▸ **What you have to do**: Every line from the top of the records through the line containing "The meeting was" should be retyped exactly; the pictures should not.

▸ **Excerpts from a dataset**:
__________________________________________________

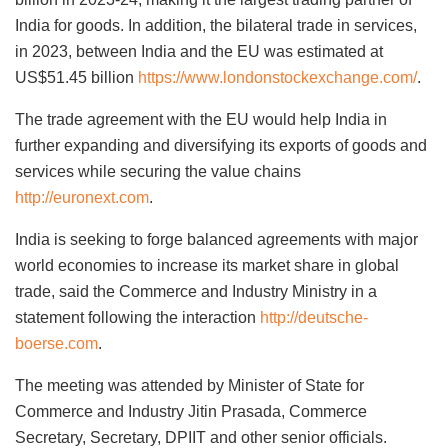
India for goods. In addition, the bilateral trade in services,
in 2023, between India and the EU was estimated at
US$51.45 billion
https://www.londonstockexchange.com/
.
The trade agreement with the EU would help India in
further expanding and diversifying its exports of goods and
services while securing the value chains
http://euronext.com
.
India is seeking to forge balanced agreements with major
world economies to increase its market share in global
trade, said the Commerce and Industry Ministry in a
statement following the interaction
http://deutsche-
boerse.com
.
The meeting was attended by Minister of State for
Commerce and Industry Jitin Prasada, Commerce
Secretary, Secretary, DPIIT and other senior officials.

__________________________________________________

▸ **Task solution**:
India for goods. In addition, the bilateral trade in services,
in 2023, between India and the EU was estimated at
US$51.45 billion
https://www.londonstockexchange.com/
.
The trade agreement with the EU would help India in
further expanding and diversifying its exports of goods and
services while securing the value chains
http://euronext.com
.
India is seeking to forge balanced agreements with major
world economies to increase its market share in global
trade, said the Commerce and Industry Ministry in a
statement following the interaction
http://deutsche-
boerse.com
.
The meeting was attended by Minister of State for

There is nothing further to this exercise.